Assignment. Should any entry hold a picture, omit that picture and copy the rest of the entry exactly.

Data excerpts.
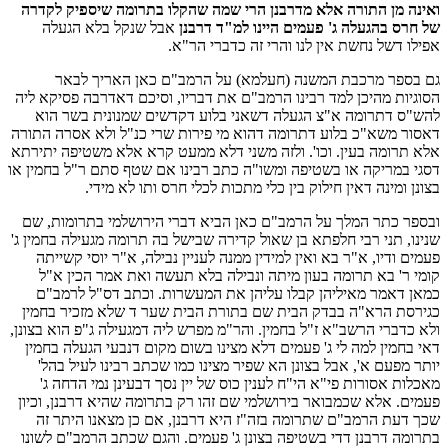
ואינה מן התורה אלא מדרבנן הרי שמה שהקלו בתרומה שיספיק לקדרה
של חרס בהגעלה ג' פעמים היינו למ"ד דרבנן
אבל שנקל בלא הגעלה
אפילו דשל נחשת אין לנו והרי זה כדברי הר"א.
גם בספר מרכבת המשנה (חעלמא) על הרמב"ם כאן האריך לבאר
הסוגיות מהיכן למד רבינו הרמב"ם את דבריו, וסיכם דאדרבה פסיקא ליה
להש"ס דתרומה א"צ הגעלה דשאני בלוע דקדשים שמנונית בשר הוא
דאסור משא"כ בלוע דתרומה דהוא מי פירות שרי כנ"ל ולא אסרה התורה
אלא תרומה בעין. וכו'. ולזה משני דלא ממעט קרא אלא משטיפה יתירתא
דסגי במריקה או בשטיפה ומשו"ה כתב רבינו אם שטף סתם ר"ל בחמין או
בצונן ומינה דאין חילוק בין כלי מתכות לכלי חרס ותו לא מידי.
ובספר כתר המלך על הרמב"ם כאן הביא דברי הירושלמי בתרומות, שם
שנינו, תני רבי חלפתא בן שאול קדירה שבישל בה תרומה מגעילה בחמין ג'
פעמים ודיו, א"ר בא ואין למידין ממנה לעניין נבילה, א"ר יוסי קשייתה
קומי ר' בא תרומה בעון מיתה ונבילה בלא תעשה ואת אמר הכין א"ל
כמאן דאמר מאיליהן קבלו עליהן את המעשרות. וכתב דס"ל לרמב"ם
כגירסת הרא"ה בבדק הבית שם בתורת הבית שער ד שלא מזכיר בחמין
ולא כדברי הרשב"א ז"ל בחמין. והר"מ מפרש ליה דמגעילה ג"פ הוא בצונן,
דאי בחמין למה לי ג' פעמים דלא מצינו בשום מקום דנבעי הגעלה בחמין
יותר מפעם א', אבל בצונן הא שפיר מצינו כמו שכתב רבינו לעיל בהל'
מאכלות אסורות פי"א הי"ח לענין כוס של יין נסך דבעינן נמי הדחה ג'
פעמים. אלא שכמבואר בירושלמי שם זהו רק בתרומה שהיא דרבנן, וכיון
שכך דעת הרמב"ם שתרומה בזה"ז היא דרבנן, אם כן מצאנו היתר זה
בתרומה דרבנן דדי בשטיפה בצונן ג' פעמים. והגם שכתב הרמב"ם לשונו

Solution for this task.
ואינה מן התורה אלא מדרבנן הרי שמה שהקלו בתרומה שיספיק לקדרה
של חרס בהגעלה ג' פעמים היינו למ"ד דרבנן
אבל שנקל בלא הגעלה
אפילו דשל נחשת אין לנו והרי זה כדברי הר"א.
גם בספר מרכבת המשנה (חעלמא) על הרמב"ם כאן האריך לבאר
הסוגיות מהיכן למד רבינו הרמב"ם את דבריו, וסיכם דאדרבה פסיקא ליה
להש"ס דתרומה א"צ הגעלה דשאני בלוע דקדשים שמנונית בשר הוא
דאסור משא"כ בלוע דתרומה דהוא מי פירות שרי כנ"ל ולא אסרה התורה
אלא תרומה בעין. וכו'. ולזה משני דלא ממעט קרא אלא משטיפה יתירתא
דסגי במריקה או בשטיפה ומשו"ה כתב רבינו אם שטף סתם ר"ל בחמין או
בצונן ומינה דאין חילוק בין כלי מתכות לכלי חרס ותו לא מידי.
ובספר כתר המלך על הרמב"ם כאן הביא דברי הירושלמי בתרומות, שם
שנינו, תני רבי חלפתא בן שאול קדירה שבישל בה תרומה מגעילה בחמין ג'
פעמים ודיו, א"ר בא ואין למידין ממנה לעניין נבילה, א"ר יוסי קשייתה
קומי ר' בא תרומה בעון מיתה ונבילה בלא תעשה ואת אמר הכין א"ל
כמאן דאמר מאיליהן קבלו עליהן את המעשרות. וכתב דס"ל לרמב"ם
כגירסת הרא"ה בבדק הבית שם בתורת הבית שער ד שלא מזכיר בחמין
ולא כדברי הרשב"א ז"ל בחמין. והר"מ מפרש ליה דמגעילה ג"פ הוא בצונן,
דאי בחמין למה לי ג' פעמים דלא מצינו בשום מקום דנבעי הגעלה בחמין
יותר מפעם א', אבל בצונן הא שפיר מצינו כמו שכתב רבינו לעיל בהל'
מאכלות אסורות פי"א הי"ח לענין כוס של יין נסך דבעינן נמי הדחה ג'
פעמים. אלא שכמבואר בירושלמי שם זהו רק בתרומה שהיא דרבנן, וכיון
שכך דעת הרמב"ם שתרומה בזה"ז היא דרבנן, אם כן מצאנו היתר זה
בתרומה דרבנן דדי בשטיפה בצונן ג' פעמים. והגם שכתב הרמב"ם לשונו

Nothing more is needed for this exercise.